In the previous plot, Y axis represents the % of target bases covered and X axis represents different coverage thresholds. Each bar represents the percentage of target bases covered at the given coverage threshold. Also, a table is given with the different percentage values of target bases covered. By default, the following coverage thresholds are run by ngsCAT: 1x, 5x, 10x, 20x and 30x, but can be customized when calling ngsCAT with the - -coveragethrs argument. For example, - -coveragethrs 1,5,10,20,30,40,50,60 will plot the percentage of target bases covered at 1x, 5x, 10x, 20x, 30x, 40x, 50x and 60x.

What is expected?

A typical target-enrichment NGS experiment results in 90% of target-bases covered at coverage >= 1x. This value tends to decrease as the coverage threshold increases. How fast this percentage decreases with the coverage increment depends on the specific experimental design/results. A warning is issued if the percentage of bases with coverage >= 1x is less than a 90%. This is the default percentage value, but can be changed in config.py file through warnbasescovered parameter to a custom percentage.

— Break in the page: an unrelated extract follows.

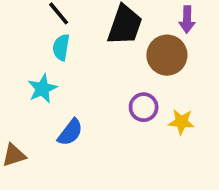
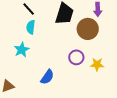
blue semicircle: (70, 132) -> (47, 77), moved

Saturation curve of the percentage of target bases covered as a function of the number of mapped reads

Through this plot, it is estimated if a higher sequence depth will translate into a higher percentage of covered positions. In a simulated procedure, it is measured the percentage of target-bases covered at coverage >= 10x as a function of the number of mapped reads (see the following figure).

By default, the saturation curve is not shown, but can be calculated through the - -saturation y argument when calling ngsCAT. Sequencing depth simulations were carried out by randomly selecting different number of reads from the BAM file. If - -saturation y, the number of reads to be selected are automatically calculated from the total number of reads in the BAM file, being 5 different sets of reads by default. However, a list of comma-separated values, that are automatically multiplied by 10⁶, can be added through the - -depthlist argument, denoting different set of reads. For each set, the percentage of target-covered positions at coverage >=10x are calculated. This graph aims to give an idea on how much one can improve the percentage of target-bases covered by resequencing. A table is also given with the values plot in the graph.

IMPORTANT

  • If - -saturation y and - -depthlist arguments are placed when calling ngsCAT and no saturation plot is provided in the report, please, check that the number of reads of your BAM file indicated in the summary section of the report is greater than the list of numbers provided in the - -depthlist argument multiplied by 10⁶. For example, if your BAM file has 1,000,000 reads, suitable values for - -depthlist argument could be 0.01, 0.025, 0.05, 0.1, 0.25, 0.5, 1 since all these values multiplied by 10⁶ are less or equal than 1,000,000.
  • The calculation of the saturation plot may be computationally intensive, depending on the size of your experiment (BAM file) and the number of set of reads provided out in the - -depthlist argument.

What is expected?

A curve saturated on the right part indicates that resequencing will not improve the number of target-bases covered at 10x. A warning is issued if the curve does not tend to saturation on the right side (slope > 1/10⁵ by default). The slope threshold can be customized in the config.py file through warnsaturation parameter.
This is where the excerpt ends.